Anyway, enough of that! What have I been doing with orange wheels today?

What you see in the first three photos is what you can do to a cockpit locker if you work non-stop for about eight hours. It’s not finished, but getting there. I was originally planning to try knocking off just the really loose paint (see final pic of port locker for the state of these things!), but soon discovered there’s really no satisfactory halfway house. The wooden bulkhead is to be epoxy-coated like so much else I’ve stripped of dying paintwork, and probably the whole lockers too now. And, yes, the outside of the boat’s filthy even though I cleaned it again last year before building the Noah’s Ark roof over the main hatch!

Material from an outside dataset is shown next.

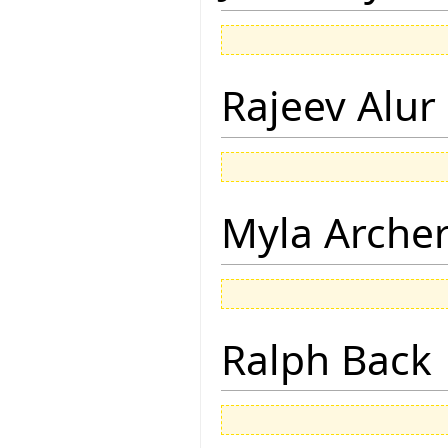
Rajeev Alur
Myla Arche
Ralph Back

Nylon brush summary from one year and hundreds of hours use:

  • Orange wheels are the most useful overall as well as the most robust, but too abrasive for some softer surfaces and can be compromised by using at an angle. Also impossible to use in narrow spaces and/or where flat surfaces meet at acute angles (obtuse angles are fine).
  • Blue wheels are excellent for stripping varnish from wood, but currently unattractively expensive.
  • Orange flap wheels are a useful substitute for blue wheels at a saner price.
  • Cup or pencil/end brushes of any colour are wasted money when you can destroy them in five minutes.

1 August 2018

Cockpit locker false floor

Filed under: Sailing — admin @ 5:09 pm

So what can I tell you about Fly’s cockpit lockers? In 26 words, cavernous hellholes of peeling paint on dirt on paint on dirt still awaiting a good clean back and not seen at their worst in these photos! Today I cut out the starboard locker’s plywood false floor identified last October as rotten, non-structural and surplus to requirements since we installed the inboard and haven’t needed a level base for a petrol tank in there since 2001. There’s one little corner to tidy up in the angle between side wall and cockpit bulkhead, but really a pretty clean job when I’d expected some minor glasswork to be necessary somewhere.

Note the slight bulge below the drain tube in the first two photos but gone in the last, which had no port-side counterpart and turned out to be holding a vertical piece of ply to support the false floor where the front of the central locker (ex-outboard well) angles up to meet the bulkhead.